Why is my Hadoop job slow?

Bikas Saha (Hortonworks Inc)
14:05–14:45 Thursday, 2/06/2016
Hadoop internals & development
Location: Capital Suite 13 Level: Advanced
Average rating: ***..
(3.00, 6 ratings)

Prerequisite knowledge

Attendees should have a decent understanding of Hadoop and experience using Hadoop to do their data processing (be it via Spark, Hive, Pig, Oozie, MapReduce, etc.).

Description

Hadoop is used to run large-scale jobs that are subdivided into many tasks that are executed over multiple machines. There are complex dependencies between these tasks, and at scale, there can be thousands of tasks running over thousands of machines, which makes it difficult to make sense of their performance.

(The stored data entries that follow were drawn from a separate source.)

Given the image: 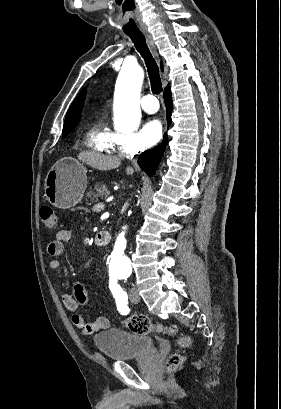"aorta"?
Wrapping results in <instances>:
<instances>
[{
    "instance_id": "762f6f07",
    "label": "aorta",
    "mask_w": 281,
    "mask_h": 409,
    "mask_svg": "<svg viewBox=\"0 0 281 409\" xmlns=\"http://www.w3.org/2000/svg\"><path fill=\"white\" fill-rule=\"evenodd\" d=\"M143 82V71L140 67L123 65L114 97L115 129L124 133L134 131L141 117L139 97Z\"/></svg>"
}]
</instances>
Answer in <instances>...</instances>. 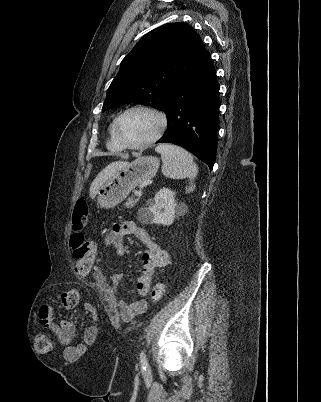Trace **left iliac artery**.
Returning a JSON list of instances; mask_svg holds the SVG:
<instances>
[{
    "label": "left iliac artery",
    "mask_w": 321,
    "mask_h": 402,
    "mask_svg": "<svg viewBox=\"0 0 321 402\" xmlns=\"http://www.w3.org/2000/svg\"><path fill=\"white\" fill-rule=\"evenodd\" d=\"M140 363L143 367H147L148 366V361H147V357H146V353L144 351H142L140 353Z\"/></svg>",
    "instance_id": "1"
}]
</instances>
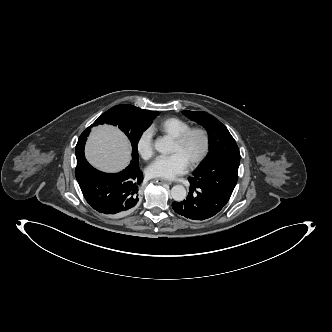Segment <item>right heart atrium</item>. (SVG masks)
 <instances>
[{
	"label": "right heart atrium",
	"mask_w": 332,
	"mask_h": 332,
	"mask_svg": "<svg viewBox=\"0 0 332 332\" xmlns=\"http://www.w3.org/2000/svg\"><path fill=\"white\" fill-rule=\"evenodd\" d=\"M136 149L144 160H149L154 154L153 132L151 129H145L138 137Z\"/></svg>",
	"instance_id": "right-heart-atrium-1"
}]
</instances>
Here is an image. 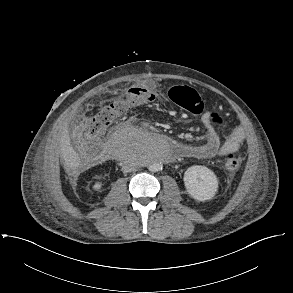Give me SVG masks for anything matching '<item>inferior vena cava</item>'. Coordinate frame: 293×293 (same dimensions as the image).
<instances>
[{"mask_svg":"<svg viewBox=\"0 0 293 293\" xmlns=\"http://www.w3.org/2000/svg\"><path fill=\"white\" fill-rule=\"evenodd\" d=\"M135 169V166L134 165H132V164H124L123 166H122V172L123 173H128V172H131V171H133Z\"/></svg>","mask_w":293,"mask_h":293,"instance_id":"obj_1","label":"inferior vena cava"}]
</instances>
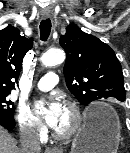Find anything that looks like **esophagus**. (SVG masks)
Returning a JSON list of instances; mask_svg holds the SVG:
<instances>
[{"instance_id": "34e87169", "label": "esophagus", "mask_w": 130, "mask_h": 153, "mask_svg": "<svg viewBox=\"0 0 130 153\" xmlns=\"http://www.w3.org/2000/svg\"><path fill=\"white\" fill-rule=\"evenodd\" d=\"M48 14H43L42 15V17L44 18V19H46V18H48ZM45 153H57V150L56 149H54V148H47L46 150H45Z\"/></svg>"}]
</instances>
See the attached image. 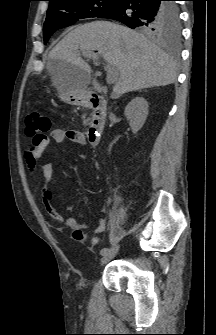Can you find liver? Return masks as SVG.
<instances>
[{"label": "liver", "mask_w": 216, "mask_h": 335, "mask_svg": "<svg viewBox=\"0 0 216 335\" xmlns=\"http://www.w3.org/2000/svg\"><path fill=\"white\" fill-rule=\"evenodd\" d=\"M94 51L118 73L114 96L176 81V63L144 35L115 23L94 21L70 31L50 51L48 70L53 84L57 87L58 79L64 77L73 89L87 85L91 67L81 56Z\"/></svg>", "instance_id": "obj_1"}]
</instances>
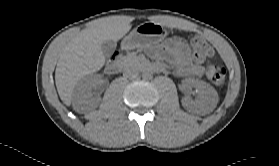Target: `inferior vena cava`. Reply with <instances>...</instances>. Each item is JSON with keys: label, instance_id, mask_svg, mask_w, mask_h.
<instances>
[{"label": "inferior vena cava", "instance_id": "602c4592", "mask_svg": "<svg viewBox=\"0 0 279 166\" xmlns=\"http://www.w3.org/2000/svg\"><path fill=\"white\" fill-rule=\"evenodd\" d=\"M124 76L126 78H136L138 76V72L134 69H130L124 72Z\"/></svg>", "mask_w": 279, "mask_h": 166}]
</instances>
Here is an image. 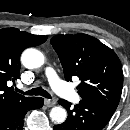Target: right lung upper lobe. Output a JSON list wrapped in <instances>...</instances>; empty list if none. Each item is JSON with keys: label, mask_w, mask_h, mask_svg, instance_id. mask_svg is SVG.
Returning a JSON list of instances; mask_svg holds the SVG:
<instances>
[{"label": "right lung upper lobe", "mask_w": 130, "mask_h": 130, "mask_svg": "<svg viewBox=\"0 0 130 130\" xmlns=\"http://www.w3.org/2000/svg\"><path fill=\"white\" fill-rule=\"evenodd\" d=\"M47 40L46 36L33 35L16 28L0 29V107L26 102L25 97L8 87L7 83L20 78V55L31 46H38Z\"/></svg>", "instance_id": "obj_1"}]
</instances>
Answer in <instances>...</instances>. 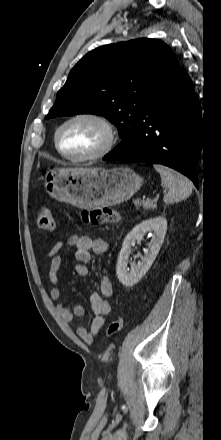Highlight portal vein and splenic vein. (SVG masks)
<instances>
[{
  "label": "portal vein and splenic vein",
  "mask_w": 221,
  "mask_h": 440,
  "mask_svg": "<svg viewBox=\"0 0 221 440\" xmlns=\"http://www.w3.org/2000/svg\"><path fill=\"white\" fill-rule=\"evenodd\" d=\"M159 196H160L159 194H156V196H155V198H154V201H155V202H157V201H158V199H159Z\"/></svg>",
  "instance_id": "portal-vein-and-splenic-vein-1"
}]
</instances>
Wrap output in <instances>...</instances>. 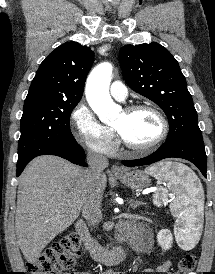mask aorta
I'll use <instances>...</instances> for the list:
<instances>
[{
  "mask_svg": "<svg viewBox=\"0 0 215 274\" xmlns=\"http://www.w3.org/2000/svg\"><path fill=\"white\" fill-rule=\"evenodd\" d=\"M111 75L112 65L103 62L92 70L86 84V99L103 123H109L121 111L109 94Z\"/></svg>",
  "mask_w": 215,
  "mask_h": 274,
  "instance_id": "762f6f07",
  "label": "aorta"
}]
</instances>
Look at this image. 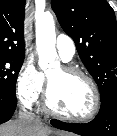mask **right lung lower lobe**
Here are the masks:
<instances>
[{
	"label": "right lung lower lobe",
	"instance_id": "obj_1",
	"mask_svg": "<svg viewBox=\"0 0 117 136\" xmlns=\"http://www.w3.org/2000/svg\"><path fill=\"white\" fill-rule=\"evenodd\" d=\"M16 105V94L0 92V124L10 120Z\"/></svg>",
	"mask_w": 117,
	"mask_h": 136
}]
</instances>
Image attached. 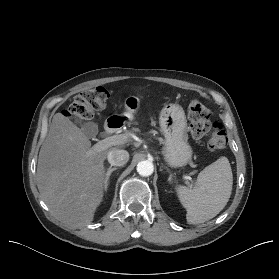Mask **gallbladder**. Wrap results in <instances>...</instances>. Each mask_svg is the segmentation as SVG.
I'll return each mask as SVG.
<instances>
[{
  "mask_svg": "<svg viewBox=\"0 0 279 279\" xmlns=\"http://www.w3.org/2000/svg\"><path fill=\"white\" fill-rule=\"evenodd\" d=\"M82 131L87 137L92 138L98 133V126L93 122H88L82 126Z\"/></svg>",
  "mask_w": 279,
  "mask_h": 279,
  "instance_id": "bac80fb5",
  "label": "gallbladder"
}]
</instances>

Add to that pipelines that logically run a business workflow as another level of complexity, and it’s no wonder that Hadoop jobs running slower than expected remains a perennial source of grief for developers. Bikas Saha draws on his experience debugging and analyzing Hadoop jobs to describe some methodical approaches and present new tracing and tooling ideas that can help semi-automate parts of this difficult problem.

Photo of Bikas Saha

Bikas Saha

Hortonworks Inc

Bikas Saha has been working in the Apache Hadoop ecosystem since 2011, focusing on YARN and the Hadoop compute stack, and is a committer/PMC member of the Apache Hadoop and Tez projects. Bikas is currently working on Apache Tez, a new framework to build high-performance data processing applications natively on YARN. He has been a key contributor in making Hadoop run natively on Windows. Prior to Hadoop, he worked extensively on the Dryad distributed data processing framework that runs on some of the world’s largest clusters as part of Microsoft’s Bing infrastructure.